### Task directions
Copy word for word the lines of the records below, beginning at the one with "Deixe um comentário" and finishing at the one with "代表取締役 中島 寛子", ends included, but none of the pictures.
(Record set Opens)
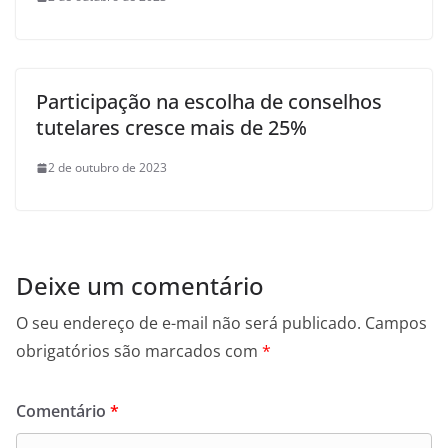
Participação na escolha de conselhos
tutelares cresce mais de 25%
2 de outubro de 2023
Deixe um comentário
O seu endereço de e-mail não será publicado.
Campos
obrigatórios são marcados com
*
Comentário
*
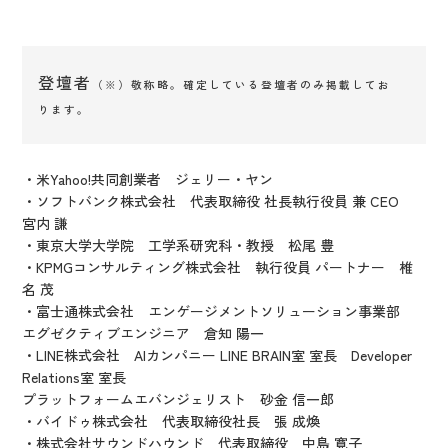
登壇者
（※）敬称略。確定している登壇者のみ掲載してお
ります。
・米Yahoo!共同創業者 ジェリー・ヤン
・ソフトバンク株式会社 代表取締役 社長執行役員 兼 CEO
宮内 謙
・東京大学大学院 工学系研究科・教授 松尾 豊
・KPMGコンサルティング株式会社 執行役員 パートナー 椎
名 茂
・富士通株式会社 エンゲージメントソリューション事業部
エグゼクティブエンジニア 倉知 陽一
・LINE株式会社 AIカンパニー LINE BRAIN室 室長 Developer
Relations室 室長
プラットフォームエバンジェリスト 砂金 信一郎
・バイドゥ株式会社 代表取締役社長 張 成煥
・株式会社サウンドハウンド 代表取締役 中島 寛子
(Record set Closes)
(Record set Opens)
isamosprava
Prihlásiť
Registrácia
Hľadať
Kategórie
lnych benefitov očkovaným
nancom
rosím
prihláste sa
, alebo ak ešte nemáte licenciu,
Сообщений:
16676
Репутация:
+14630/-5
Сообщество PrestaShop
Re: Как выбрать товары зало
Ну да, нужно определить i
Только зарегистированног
(Record set Closes)
### Result of this task
Deixe um comentário
O seu endereço de e-mail não será publicado.
Campos
obrigatórios são marcados com
*
Comentário
*
登壇者
（※）敬称略。確定している登壇者のみ掲載してお
ります。
・米Yahoo!共同創業者 ジェリー・ヤン
・ソフトバンク株式会社 代表取締役 社長執行役員 兼 CEO
宮内 謙
・東京大学大学院 工学系研究科・教授 松尾 豊
・KPMGコンサルティング株式会社 執行役員 パートナー 椎
名 茂
・富士通株式会社 エンゲージメントソリューション事業部
エグゼクティブエンジニア 倉知 陽一
・LINE株式会社 AIカンパニー LINE BRAIN室 室長 Developer
Relations室 室長
プラットフォームエバンジェリスト 砂金 信一郎
・バイドゥ株式会社 代表取締役社長 張 成煥
・株式会社サウンドハウンド 代表取締役 中島 寛子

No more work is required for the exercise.